The ceiling here is biology. A bead still has to find a single target molecule in a small volume of sample, and the antibody still has to hold onto it long enough to be read. No chip fixes that. The move Proteins.1 has actually made is to shift the bottleneck from detection chemistry, which is where the field has been stuck for forty years, to capture chemistry, which is the sort of problem that inches forward every year as antibodies and bead surfaces get better. That is what makes it worth backing.

Validation and IP

But the evidence so far is strong: single-molecule detection in a 2025 melanoma study, independently replicated at the University of Catania. EUR 2.99m EIC breakthrough grant.

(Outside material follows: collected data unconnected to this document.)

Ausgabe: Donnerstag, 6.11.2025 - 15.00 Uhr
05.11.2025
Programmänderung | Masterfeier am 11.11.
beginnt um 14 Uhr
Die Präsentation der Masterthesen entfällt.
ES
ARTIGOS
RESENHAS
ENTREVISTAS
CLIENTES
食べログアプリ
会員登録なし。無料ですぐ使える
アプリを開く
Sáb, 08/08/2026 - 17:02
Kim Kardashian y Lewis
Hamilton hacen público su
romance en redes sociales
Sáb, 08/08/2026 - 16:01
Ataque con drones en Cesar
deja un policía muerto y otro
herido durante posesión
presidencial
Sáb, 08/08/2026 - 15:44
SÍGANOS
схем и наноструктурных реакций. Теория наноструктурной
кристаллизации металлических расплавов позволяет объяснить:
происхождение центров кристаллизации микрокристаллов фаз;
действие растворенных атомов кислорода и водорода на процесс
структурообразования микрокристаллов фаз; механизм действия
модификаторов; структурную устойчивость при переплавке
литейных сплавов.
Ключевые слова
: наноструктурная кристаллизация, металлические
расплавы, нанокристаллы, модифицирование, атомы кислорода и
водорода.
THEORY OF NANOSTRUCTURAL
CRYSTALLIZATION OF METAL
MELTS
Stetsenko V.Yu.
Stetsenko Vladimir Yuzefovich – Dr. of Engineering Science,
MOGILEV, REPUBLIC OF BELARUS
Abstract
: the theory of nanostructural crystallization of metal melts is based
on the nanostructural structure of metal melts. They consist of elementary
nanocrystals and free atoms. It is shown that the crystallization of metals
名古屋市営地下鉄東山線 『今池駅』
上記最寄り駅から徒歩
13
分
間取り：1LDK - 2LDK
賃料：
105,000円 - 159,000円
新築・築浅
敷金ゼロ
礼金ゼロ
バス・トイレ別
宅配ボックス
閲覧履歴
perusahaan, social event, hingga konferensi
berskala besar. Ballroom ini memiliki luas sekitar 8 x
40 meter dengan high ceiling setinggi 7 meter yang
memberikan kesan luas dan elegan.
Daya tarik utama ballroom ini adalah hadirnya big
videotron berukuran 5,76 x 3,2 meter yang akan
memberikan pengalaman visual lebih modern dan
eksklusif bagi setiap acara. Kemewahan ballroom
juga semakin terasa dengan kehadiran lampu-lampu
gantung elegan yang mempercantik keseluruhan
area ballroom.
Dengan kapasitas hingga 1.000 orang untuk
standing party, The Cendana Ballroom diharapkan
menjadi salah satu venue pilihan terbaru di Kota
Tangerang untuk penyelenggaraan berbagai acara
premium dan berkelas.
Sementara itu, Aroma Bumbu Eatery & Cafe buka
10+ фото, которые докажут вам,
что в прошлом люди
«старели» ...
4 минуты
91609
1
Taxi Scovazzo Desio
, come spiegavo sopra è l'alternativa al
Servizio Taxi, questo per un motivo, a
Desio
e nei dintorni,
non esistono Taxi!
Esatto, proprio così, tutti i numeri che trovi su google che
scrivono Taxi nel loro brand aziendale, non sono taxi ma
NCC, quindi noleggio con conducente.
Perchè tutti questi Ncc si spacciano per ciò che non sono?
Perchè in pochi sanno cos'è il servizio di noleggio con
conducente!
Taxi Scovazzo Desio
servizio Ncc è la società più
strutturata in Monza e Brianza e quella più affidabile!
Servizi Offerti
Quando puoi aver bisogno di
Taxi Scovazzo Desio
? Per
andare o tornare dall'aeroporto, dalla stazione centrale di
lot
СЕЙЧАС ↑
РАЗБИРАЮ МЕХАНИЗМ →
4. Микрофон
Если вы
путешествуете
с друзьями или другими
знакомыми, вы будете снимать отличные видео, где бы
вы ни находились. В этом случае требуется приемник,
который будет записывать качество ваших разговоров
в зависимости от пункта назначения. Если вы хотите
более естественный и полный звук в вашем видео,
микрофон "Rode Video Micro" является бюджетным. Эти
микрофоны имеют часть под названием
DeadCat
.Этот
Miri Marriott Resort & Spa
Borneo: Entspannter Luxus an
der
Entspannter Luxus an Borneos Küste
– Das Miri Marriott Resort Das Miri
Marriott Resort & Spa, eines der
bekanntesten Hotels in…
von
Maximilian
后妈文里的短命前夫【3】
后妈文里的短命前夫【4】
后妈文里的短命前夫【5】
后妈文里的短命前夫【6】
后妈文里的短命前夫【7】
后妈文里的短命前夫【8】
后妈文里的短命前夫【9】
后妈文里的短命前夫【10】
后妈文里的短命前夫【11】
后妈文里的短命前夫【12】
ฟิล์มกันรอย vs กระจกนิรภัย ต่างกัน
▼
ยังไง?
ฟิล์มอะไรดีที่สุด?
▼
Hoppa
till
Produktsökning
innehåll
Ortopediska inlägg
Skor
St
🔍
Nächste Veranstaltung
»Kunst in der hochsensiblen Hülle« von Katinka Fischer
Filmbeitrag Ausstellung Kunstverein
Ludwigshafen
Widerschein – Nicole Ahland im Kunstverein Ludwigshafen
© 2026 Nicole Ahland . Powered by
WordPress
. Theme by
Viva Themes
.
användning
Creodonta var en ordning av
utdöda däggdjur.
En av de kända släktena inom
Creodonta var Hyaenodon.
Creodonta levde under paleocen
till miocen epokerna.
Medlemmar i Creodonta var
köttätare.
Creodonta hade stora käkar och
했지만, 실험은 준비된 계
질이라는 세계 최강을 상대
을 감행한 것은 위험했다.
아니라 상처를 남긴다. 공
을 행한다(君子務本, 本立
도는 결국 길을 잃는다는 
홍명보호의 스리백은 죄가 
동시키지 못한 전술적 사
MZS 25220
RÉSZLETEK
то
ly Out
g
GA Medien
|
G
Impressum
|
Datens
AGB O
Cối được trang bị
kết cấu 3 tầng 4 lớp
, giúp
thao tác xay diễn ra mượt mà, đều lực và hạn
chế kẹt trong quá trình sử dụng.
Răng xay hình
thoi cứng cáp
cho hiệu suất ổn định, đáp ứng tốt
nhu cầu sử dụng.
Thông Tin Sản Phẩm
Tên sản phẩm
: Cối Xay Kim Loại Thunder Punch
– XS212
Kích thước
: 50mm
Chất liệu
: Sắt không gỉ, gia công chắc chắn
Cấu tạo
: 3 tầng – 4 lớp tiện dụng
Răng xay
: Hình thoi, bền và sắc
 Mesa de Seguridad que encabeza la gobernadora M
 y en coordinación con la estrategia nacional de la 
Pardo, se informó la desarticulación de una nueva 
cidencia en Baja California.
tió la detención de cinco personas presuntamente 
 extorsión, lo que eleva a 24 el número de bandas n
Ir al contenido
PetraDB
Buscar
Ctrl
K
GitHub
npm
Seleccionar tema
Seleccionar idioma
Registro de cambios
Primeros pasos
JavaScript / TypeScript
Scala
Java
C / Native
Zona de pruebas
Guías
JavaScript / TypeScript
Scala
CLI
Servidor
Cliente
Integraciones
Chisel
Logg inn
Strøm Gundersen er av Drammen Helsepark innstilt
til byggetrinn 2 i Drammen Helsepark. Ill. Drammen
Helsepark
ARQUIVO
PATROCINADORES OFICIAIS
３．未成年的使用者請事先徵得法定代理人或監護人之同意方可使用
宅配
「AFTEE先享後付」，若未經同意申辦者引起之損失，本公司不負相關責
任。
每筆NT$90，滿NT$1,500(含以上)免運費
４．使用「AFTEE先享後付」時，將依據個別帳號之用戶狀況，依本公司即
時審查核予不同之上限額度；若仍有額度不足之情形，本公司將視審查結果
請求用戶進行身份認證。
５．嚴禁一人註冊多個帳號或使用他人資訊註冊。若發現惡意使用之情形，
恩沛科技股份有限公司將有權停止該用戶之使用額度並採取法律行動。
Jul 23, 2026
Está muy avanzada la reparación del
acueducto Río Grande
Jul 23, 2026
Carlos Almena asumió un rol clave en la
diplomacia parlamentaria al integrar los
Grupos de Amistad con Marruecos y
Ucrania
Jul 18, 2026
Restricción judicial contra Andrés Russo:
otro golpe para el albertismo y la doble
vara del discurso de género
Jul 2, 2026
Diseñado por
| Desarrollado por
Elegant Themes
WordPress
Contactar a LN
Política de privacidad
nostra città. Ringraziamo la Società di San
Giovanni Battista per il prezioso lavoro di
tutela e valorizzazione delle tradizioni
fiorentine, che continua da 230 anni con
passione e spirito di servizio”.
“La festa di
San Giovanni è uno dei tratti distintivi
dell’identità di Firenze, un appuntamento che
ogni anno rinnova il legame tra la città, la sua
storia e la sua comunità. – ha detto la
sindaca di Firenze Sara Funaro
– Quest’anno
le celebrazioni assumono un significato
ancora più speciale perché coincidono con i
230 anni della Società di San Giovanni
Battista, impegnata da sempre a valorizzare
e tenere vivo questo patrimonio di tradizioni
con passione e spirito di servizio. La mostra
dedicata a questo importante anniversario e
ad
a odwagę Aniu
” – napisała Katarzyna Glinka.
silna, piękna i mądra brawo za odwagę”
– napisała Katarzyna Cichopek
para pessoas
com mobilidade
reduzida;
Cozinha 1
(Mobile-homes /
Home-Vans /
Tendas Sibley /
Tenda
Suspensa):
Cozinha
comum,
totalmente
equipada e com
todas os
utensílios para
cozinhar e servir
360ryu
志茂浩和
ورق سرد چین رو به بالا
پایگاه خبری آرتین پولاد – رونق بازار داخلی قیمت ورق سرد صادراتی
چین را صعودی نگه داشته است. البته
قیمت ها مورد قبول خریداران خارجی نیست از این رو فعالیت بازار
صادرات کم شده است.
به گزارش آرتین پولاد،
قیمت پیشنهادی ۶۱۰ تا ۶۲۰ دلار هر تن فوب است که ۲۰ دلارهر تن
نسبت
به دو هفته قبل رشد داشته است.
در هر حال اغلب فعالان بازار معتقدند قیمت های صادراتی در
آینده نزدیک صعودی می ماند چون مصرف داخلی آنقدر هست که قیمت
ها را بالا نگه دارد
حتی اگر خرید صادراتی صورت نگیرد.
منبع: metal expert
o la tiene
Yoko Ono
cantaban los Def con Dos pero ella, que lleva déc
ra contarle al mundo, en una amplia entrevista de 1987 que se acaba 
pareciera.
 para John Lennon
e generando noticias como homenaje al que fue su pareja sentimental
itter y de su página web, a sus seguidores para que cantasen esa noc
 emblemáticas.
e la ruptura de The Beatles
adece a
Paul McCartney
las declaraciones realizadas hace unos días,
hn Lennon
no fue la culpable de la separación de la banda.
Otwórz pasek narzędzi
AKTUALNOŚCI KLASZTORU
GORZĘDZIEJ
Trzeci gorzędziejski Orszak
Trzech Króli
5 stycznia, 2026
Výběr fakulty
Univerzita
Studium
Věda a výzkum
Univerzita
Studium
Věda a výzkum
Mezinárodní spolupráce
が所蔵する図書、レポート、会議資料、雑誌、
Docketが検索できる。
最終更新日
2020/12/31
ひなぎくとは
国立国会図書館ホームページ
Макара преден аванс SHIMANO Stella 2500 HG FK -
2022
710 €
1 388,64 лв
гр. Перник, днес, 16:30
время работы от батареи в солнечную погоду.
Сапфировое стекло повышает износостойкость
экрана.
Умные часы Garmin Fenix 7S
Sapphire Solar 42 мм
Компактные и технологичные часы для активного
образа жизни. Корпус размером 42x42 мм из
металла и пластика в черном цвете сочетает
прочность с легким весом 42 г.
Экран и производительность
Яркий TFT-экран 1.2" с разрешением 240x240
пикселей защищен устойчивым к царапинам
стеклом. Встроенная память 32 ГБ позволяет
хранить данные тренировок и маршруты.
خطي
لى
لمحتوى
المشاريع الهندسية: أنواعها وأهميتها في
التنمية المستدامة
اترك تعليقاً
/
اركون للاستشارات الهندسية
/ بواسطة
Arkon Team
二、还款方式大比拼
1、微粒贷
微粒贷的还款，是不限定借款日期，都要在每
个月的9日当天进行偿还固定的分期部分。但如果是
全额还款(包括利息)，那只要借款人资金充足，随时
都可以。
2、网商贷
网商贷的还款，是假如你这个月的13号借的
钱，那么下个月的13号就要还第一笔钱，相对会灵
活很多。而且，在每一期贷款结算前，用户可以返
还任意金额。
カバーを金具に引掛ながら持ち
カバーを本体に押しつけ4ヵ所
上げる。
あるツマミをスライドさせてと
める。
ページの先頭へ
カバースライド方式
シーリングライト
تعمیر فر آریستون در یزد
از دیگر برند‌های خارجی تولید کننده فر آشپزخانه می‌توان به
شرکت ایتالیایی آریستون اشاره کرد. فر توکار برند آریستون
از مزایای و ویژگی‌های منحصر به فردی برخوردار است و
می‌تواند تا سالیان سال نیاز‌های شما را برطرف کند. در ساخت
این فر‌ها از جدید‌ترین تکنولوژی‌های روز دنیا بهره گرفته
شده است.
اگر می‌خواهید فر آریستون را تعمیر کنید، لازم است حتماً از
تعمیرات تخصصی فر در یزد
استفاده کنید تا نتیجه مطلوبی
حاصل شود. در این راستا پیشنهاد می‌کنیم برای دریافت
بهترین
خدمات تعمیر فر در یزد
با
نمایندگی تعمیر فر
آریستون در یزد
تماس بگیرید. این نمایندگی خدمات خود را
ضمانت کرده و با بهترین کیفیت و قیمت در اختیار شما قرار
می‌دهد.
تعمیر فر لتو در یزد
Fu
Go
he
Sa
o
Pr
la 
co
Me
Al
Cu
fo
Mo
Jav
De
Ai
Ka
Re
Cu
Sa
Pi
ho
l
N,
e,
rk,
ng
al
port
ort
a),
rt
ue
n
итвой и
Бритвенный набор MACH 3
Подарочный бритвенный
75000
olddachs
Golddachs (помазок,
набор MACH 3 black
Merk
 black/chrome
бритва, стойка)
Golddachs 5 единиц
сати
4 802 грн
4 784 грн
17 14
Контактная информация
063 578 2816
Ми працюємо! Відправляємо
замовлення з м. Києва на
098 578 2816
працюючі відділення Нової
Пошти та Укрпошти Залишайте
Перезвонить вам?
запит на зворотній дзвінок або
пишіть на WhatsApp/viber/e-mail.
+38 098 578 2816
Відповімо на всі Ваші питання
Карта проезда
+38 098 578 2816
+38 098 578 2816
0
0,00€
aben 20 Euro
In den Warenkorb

US and Finnish patents granted, and international filings pending.

Competitive moat

The platform sits at the crossover of custom semiconductor sensor design, magnetic bead engineering, and microfluidic transport. The diagnostics incumbents (Roche, Abbott, Thermo, Quanterix, Olink) are strong on chemistry and biology and weak on semiconductor sensor design for biology. Closing that gap means hiring into a talent pool that barely exists inside those organisations. It takes years, meanwhile Proteins.1 have been maturing the core IP since 2020.

Why Cloudberry

Proteins.1 is close to a canonical Cloudberry bet. The platform needs custom semiconductor sensor design, precision magnetics, and integrated microfluidics, and that stack runs deep in European research institutions and supply chains. Sourcing the expertise anywhere else would be the first hard problem, before you even got to the biology.

The team

Prateek Singh invented the core technology during his microfluidics PhD and holds 13 patent families. Harri Hallila built and sold Synoste, a regulated medical device company, so he knows the hardware-to-clinic path well. And Tuan Nguyen spent six years as CTO at AKITA by Finnadvance turning organ-on-chip research into real hardware, so he has already done once what Proteins.1 needs to do next. And Soumy Mohanty spent three years at Quanterix, the incumbent, which means he knows where the current platforms actually fall short.

Co-investment partner

We are pleased to be co-investing with Lifeline Ventures, Finland's largest early-stage firm (EUR 400m Fund VI, early in Supercell, Wolt, Oura) with great experience taking startups from Finland to global success.